--- Given data ---
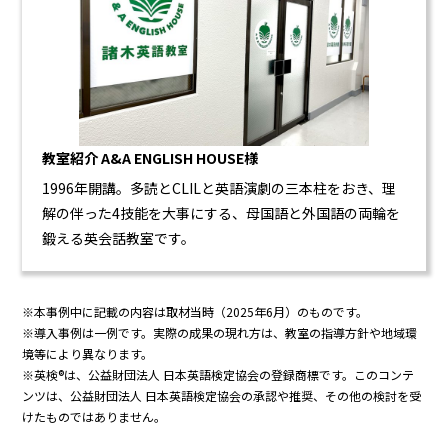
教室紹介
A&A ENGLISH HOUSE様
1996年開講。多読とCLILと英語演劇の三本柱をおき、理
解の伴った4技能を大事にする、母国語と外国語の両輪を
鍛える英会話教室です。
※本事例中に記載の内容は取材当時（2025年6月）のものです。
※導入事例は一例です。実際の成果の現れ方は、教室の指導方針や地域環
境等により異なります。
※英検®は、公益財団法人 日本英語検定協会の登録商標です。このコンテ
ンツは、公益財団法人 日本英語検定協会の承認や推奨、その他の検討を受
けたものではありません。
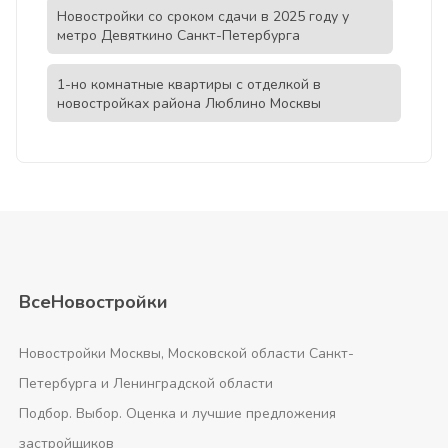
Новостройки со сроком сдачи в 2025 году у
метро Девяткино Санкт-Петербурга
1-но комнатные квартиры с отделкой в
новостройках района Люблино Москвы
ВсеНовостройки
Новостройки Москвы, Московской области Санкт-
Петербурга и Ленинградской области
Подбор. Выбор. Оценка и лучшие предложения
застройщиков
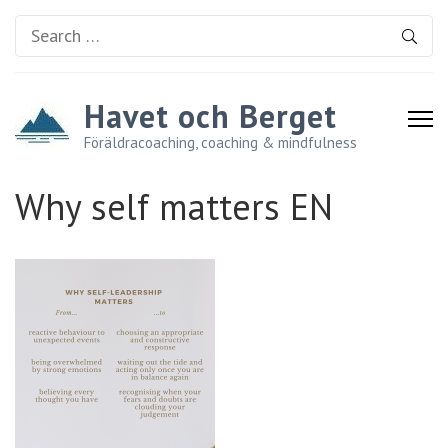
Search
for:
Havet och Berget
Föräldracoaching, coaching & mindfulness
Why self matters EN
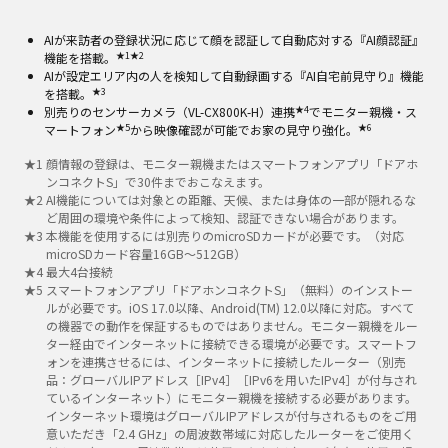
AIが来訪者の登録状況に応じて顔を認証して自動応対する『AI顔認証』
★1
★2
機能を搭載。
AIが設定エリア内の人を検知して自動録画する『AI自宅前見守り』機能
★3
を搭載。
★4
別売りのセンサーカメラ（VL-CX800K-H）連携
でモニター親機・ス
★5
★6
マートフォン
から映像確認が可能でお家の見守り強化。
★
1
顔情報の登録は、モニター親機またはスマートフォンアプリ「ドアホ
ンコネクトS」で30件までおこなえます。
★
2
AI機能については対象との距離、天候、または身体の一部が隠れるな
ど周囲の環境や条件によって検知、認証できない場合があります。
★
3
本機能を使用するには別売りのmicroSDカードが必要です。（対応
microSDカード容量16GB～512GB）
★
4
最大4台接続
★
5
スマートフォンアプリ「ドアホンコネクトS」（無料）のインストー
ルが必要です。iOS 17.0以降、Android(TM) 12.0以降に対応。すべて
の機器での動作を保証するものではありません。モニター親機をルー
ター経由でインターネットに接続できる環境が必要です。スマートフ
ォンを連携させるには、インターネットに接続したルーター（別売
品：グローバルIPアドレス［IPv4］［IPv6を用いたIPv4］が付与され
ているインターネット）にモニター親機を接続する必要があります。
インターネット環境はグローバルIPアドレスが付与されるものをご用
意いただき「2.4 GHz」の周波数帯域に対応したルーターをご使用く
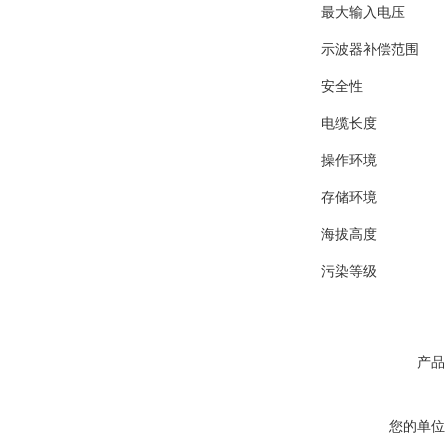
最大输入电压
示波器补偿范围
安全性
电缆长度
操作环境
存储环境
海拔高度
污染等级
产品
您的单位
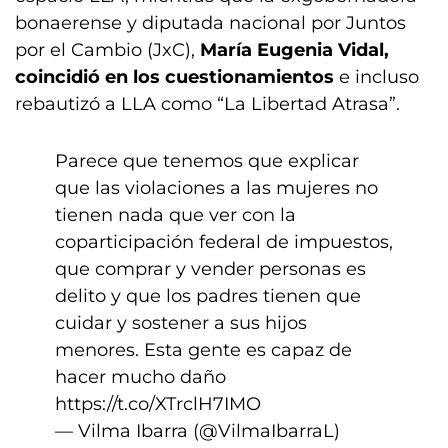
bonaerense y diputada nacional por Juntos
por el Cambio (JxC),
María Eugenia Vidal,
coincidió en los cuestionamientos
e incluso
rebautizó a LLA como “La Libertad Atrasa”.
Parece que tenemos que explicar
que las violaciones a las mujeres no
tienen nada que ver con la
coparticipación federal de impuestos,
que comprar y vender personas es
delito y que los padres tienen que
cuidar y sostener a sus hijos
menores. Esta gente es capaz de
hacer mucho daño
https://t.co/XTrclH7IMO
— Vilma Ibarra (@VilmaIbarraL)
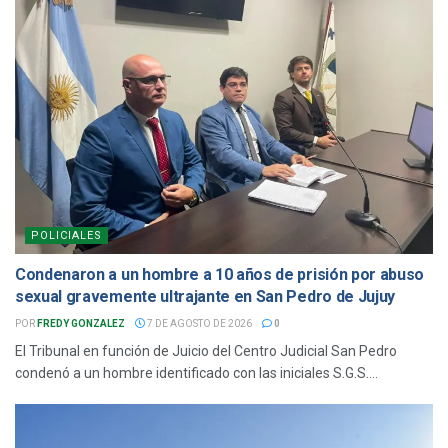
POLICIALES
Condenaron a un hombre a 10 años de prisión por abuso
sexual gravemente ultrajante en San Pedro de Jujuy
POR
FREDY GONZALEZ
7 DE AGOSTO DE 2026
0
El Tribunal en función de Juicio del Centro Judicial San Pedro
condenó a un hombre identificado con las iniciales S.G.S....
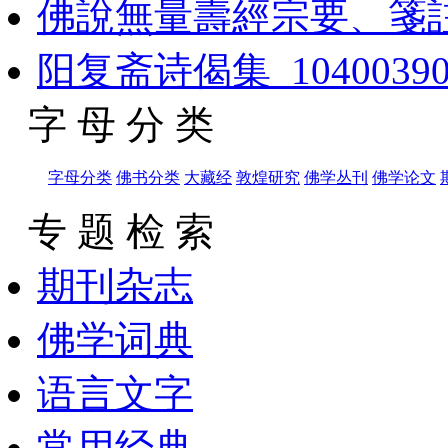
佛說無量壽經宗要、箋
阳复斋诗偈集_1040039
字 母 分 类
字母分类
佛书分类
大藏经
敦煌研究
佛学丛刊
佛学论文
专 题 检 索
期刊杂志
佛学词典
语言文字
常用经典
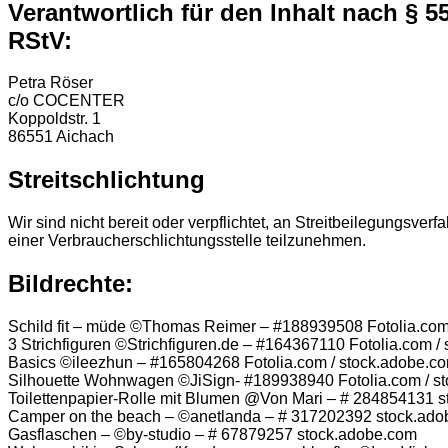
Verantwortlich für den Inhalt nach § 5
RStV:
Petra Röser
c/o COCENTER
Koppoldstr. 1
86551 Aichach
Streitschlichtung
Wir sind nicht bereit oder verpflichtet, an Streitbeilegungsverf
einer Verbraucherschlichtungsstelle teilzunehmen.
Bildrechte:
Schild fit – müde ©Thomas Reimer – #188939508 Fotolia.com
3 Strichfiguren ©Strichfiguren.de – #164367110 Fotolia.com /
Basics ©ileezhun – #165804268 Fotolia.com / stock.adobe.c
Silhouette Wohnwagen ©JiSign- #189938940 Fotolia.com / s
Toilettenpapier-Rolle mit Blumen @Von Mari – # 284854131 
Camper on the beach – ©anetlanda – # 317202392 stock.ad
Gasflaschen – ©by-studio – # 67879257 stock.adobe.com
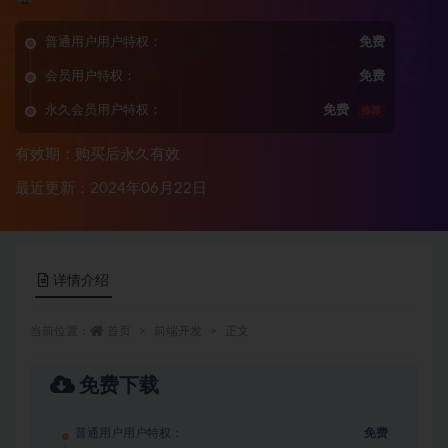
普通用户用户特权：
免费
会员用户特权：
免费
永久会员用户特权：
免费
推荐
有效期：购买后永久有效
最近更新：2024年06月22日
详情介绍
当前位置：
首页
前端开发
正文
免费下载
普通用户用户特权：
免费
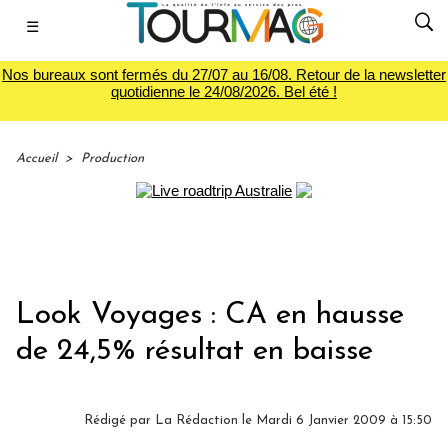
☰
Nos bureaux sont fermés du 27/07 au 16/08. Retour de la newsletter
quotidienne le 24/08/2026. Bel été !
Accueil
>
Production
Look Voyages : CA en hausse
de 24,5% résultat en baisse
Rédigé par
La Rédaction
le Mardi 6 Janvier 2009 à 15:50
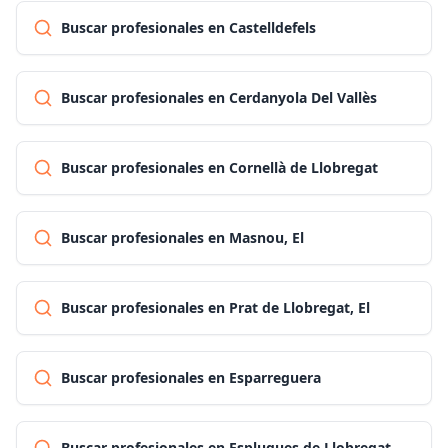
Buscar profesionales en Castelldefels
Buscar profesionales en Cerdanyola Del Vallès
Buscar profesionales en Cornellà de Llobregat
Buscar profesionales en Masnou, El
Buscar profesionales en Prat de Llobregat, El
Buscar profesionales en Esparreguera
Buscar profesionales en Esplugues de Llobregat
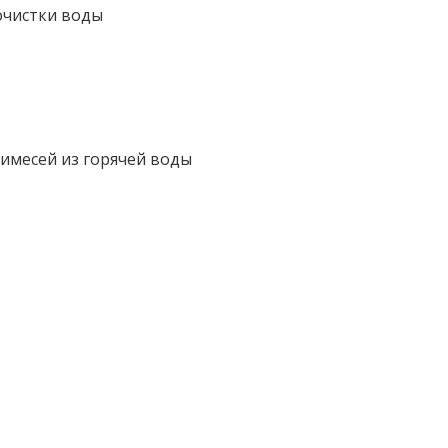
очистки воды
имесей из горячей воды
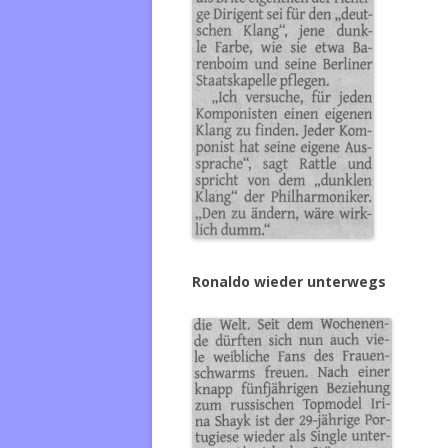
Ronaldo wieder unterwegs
---
From the entries, copy out each line containing the word "воды".

### Solution to this task
очистки воды
имесей из горячей воды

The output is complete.